The therapeutic value of every antibiotic class is gradually eroded by the microbial resistance that invariably follows broad clinical use.
Some bacteria are naturally resistant to certain antibiotics (inherent resistance). Clinical resistance is commonly due to the emergence of resistant organisms following antibiotic treatment (acquired resistance). This emergence, in turn, is due to selection of resistant mutants of the infective species (endogenous resistance) or, usually, to transfer of resistance genes from other, naturally resistant species (exogenous resistance). A major challenge in antimicrobial chemotherapy is the horizontal spread of resistance genes and resistant strains, mostly in the hospital but also in the community. The consequences are increased patient morbidity and mortality, reduced drug options, and more expensive and toxic antibiotics.
Rapid detection of resistance and pathogen identification are critical for the rational use of antibiotics and implementation of infection control measures. In the absence of such information, treament is empiric, usually involving broad-spectrum agents, which exacerbates resistance development. Inadequate infection control measures encourage dissemination of resistant strains.

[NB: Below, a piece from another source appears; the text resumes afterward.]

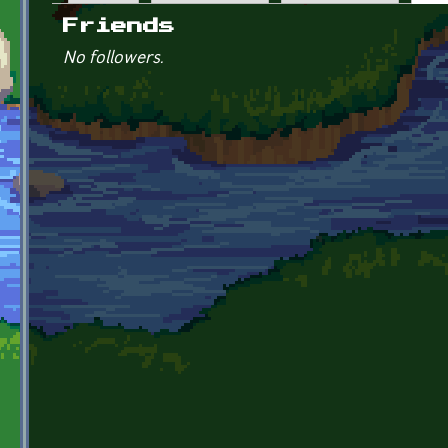
Primary tabs
Friends
No followers.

It is estimated that the average duration of many infectious diseases and the severity of certain others have decreased significantly since the introduction of antibiotic therapy. The dramatic drop in mortality rates for such dreaded diseases as meningitis, tuberculosis, and septicemia offers striking evidence of the effectiveness of these agents. Bacterial pneumonia, bacterial endocarditis, typhoid fever, and certain sexually transmitted diseases are also amenable to treatment with antibiotics. So are infections that often follow viral or neoplastic diseases, even though the original illness may not respond to antibiotic therapy. See Epidemiology
Antibiotics in small amounts are widely used as feed supplements to stimulate growth of livestock and poultry. They probably act by inhibiting organisms responsible for low-grade infections and by reducing intestinal epithelial inflammation. Many experts believe that this use of antibiotics contributes to the emergence of antibiotic-resistant bacteria that could eventually pose a public health problem.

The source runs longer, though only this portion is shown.